Let c = 2^L + 31336. Then p + q = c and pq = n. Solve the quadratic:

$$x^2 - c x + n = 0$$

The roots are:

$$p, q = \frac{c \pm \sqrt{c^2 - 4n}}{2}$$

Scanning L near 1024, L = 1024 makes the discriminant a perfect square, yielding 1024- and 1023-bit primes p and q. This instantly factors n.

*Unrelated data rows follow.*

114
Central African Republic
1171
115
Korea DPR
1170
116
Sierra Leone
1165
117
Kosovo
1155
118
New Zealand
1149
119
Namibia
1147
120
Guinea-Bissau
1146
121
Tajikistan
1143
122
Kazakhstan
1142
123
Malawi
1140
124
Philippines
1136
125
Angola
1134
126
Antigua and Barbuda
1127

>Totient and exponent structure

Compute φ = (p-1)(q-1). Testing gcd(2^k - 1, φ) for k ≡ 3 (mod 6) shows gcd = 7. Hence the actual public exponent satisfies:

$$e = 2^k - 1 = 7 \cdot t \quad\text{with}\quad gcd(t, φ) = 1$$

So encryption was c = m^{7t} mod n.

>Turning it into a 7th-power problem

If e = 7t, then:

$$c = m^{7t} \equiv (m^t)^7 \pmod{n}$$

Let d = t^{-1} mod (φ/7) (since we divided both e and φ by the same factor 7). Then:

$$m^7 \equiv c^{d} \pmod{n}$$

So one modular exponentiation gives m^7.

>Extracting 7th roots

  • Because gcd(7, p-1) = 1, the 7th root modulo p is unique: root_p = (m^7)^{7^{-1} mod (p-1)} mod p.

  • Because gcd(7, q-1) = 7, there are 7 possible roots modulo q. We find a primitive 7th root of unity ζ mod q; then all candidates are root_q * ζ^i for i = 0..6.

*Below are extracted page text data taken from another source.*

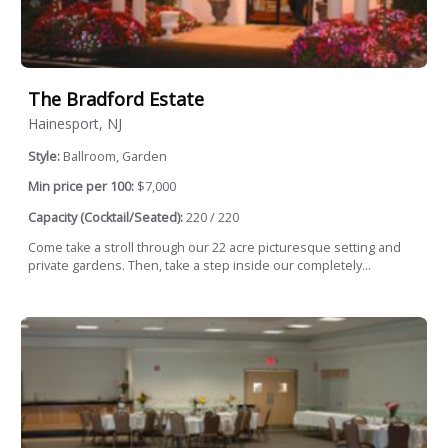
The Bradford Estate
Hainesport, NJ
Style:
Ballroom, Garden
Min price per 100:
$7,000
Capacity (Cocktail/Seated):
220 / 220
Come take a stroll through our 22 acre picturesque setting and
private gardens. Then, take a step inside our completely...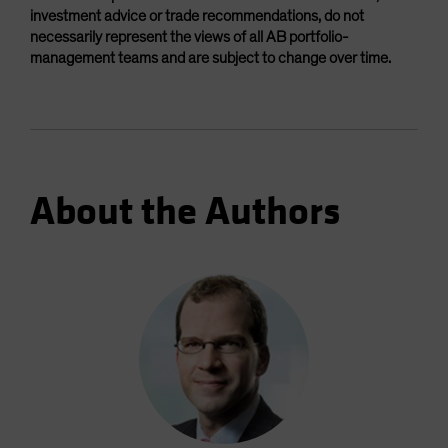
investment advice or trade recommendations, do not
necessarily represent the views of all AB portfolio-
management teams and are subject to change over time.
About the Authors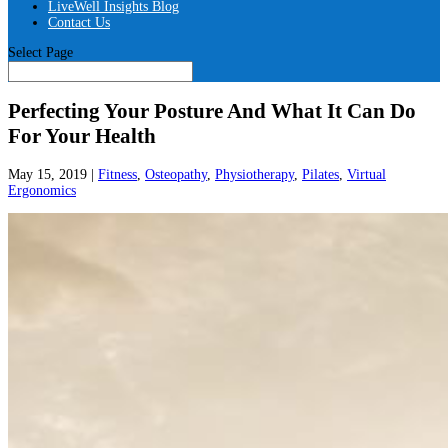
LiveWell Insights Blog
Contact Us
Select Page
Perfecting Your Posture And What It Can Do
For Your Health
May 15, 2019
|
Fitness
,
Osteopathy
,
Physiotherapy
,
Pilates
,
Virtual
Ergonomics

  • Use CRT to combine each (root_p, root_q * ζ^i) into a full plaintext candidate mod n.

  • Check which candidate contains nexus{.

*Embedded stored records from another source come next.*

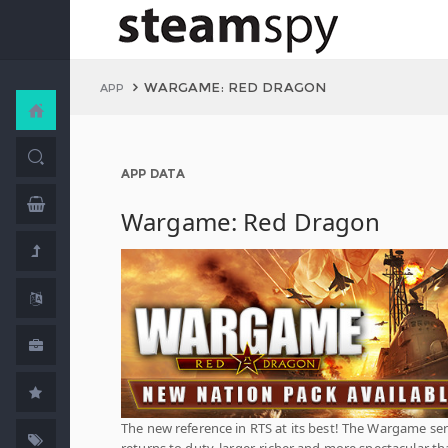
WARGAME: RED DRAGON
APP
APP DATA
Wargame: Red Dragon
The new reference in RTS at its best! The Wargame ser
returns to duty, larger, richer and more spectacular t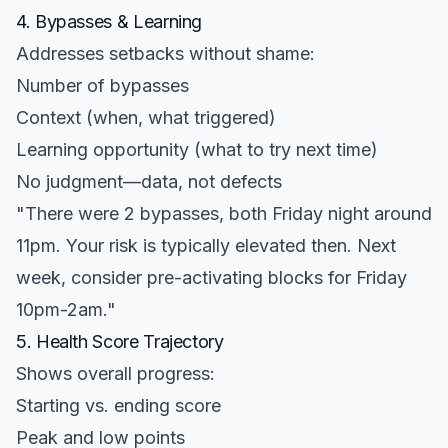
4. Bypasses & Learning
Addresses setbacks without shame:
Number of bypasses
Context (when, what triggered)
Learning opportunity (what to try next time)
No judgment—data, not defects
"There were 2 bypasses, both Friday night around
11pm. Your risk is typically elevated then. Next
week, consider pre-activating blocks for Friday
10pm-2am."
5. Health Score Trajectory
Shows overall progress:
Starting vs. ending score
Peak and low points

The correct combination appears; decoded plaintext is nexus{2f13a9d896297558e7c986}.

>Reference exploit snippet

python

from math import isqrt, gcd

from Crypto.Util.number import long_to_bytes

from sympy import mod_inverse

from sympy.ntheory.modular import crt

  

# n, c from the challenge statement (omitted here for brevity)

# reconstruct p, q using L = 1024

L = 1024

cconst = (1 << L) + 31336

s = isqrt(cconst * cconst - 4 * n)

p = (cconst + s) // 2

q = (cconst - s) // 2

phi = (p - 1) * (q - 1)

  

# search k ≡ 3 mod 6 where gcd(2^k - 1, φ) = 7

for k in range(3, 200000, 6):

    r = pow(2, k, phi)

    if (r - 1) % 7:  # need divisible by 7

        continue

    t = (r - 1) // 7

    if gcd(t, phi // 7) != 1:

        continue

    d = mod_inverse(t, phi // 7)

    m7 = pow(c, d, n)             # m^7 mod n

    # unique 7th root mod p

    rp = pow(m7 % p, mod_inverse(7, p - 1), p)

    # 7 roots mod q

    inv7_q = mod_inverse(7, (q - 1) // 7)

    base_q = pow(m7 % q, inv7_q, q)

    # primitive 7th root of unity mod q

    def root_unity(mod, order):

        exp = (mod - 1) // order

        g = 2

        while True:

            cand = pow(g, exp, mod)

            if pow(cand, order, mod) == 1 and cand != 1:

                return cand

            g += 1

    z7 = root_unity(q, 7)

    roots_q = [base_q * pow(z7, i, q) % q for i in range(7)]

    for rq in roots_q:

        m = int(crt([p, q], [rp, rq])[0])

        pt = long_to_bytes(m)

        if b"nexus{" in pt:

            print("flag:", pt)

            raise SystemExit

>Final flag

nexus{2f13a9d896297558e7c986}

>Key takeaways

  • Structuring primes with a complement relation makes p + q known; factoring reduces to solving a quadratic.

  • Mersenne exponents can share small factors with φ; if gcd(e, φ) > 1, you may reduce the problem to extracting roots instead of full RSA decryption.

  • When gcd(k, p-1) = 1 but gcd(k, q-1) = k, you get a small set of candidates modulo one prime and a unique root modulo the other; CRT plus format checks quickly picks the right plaintext.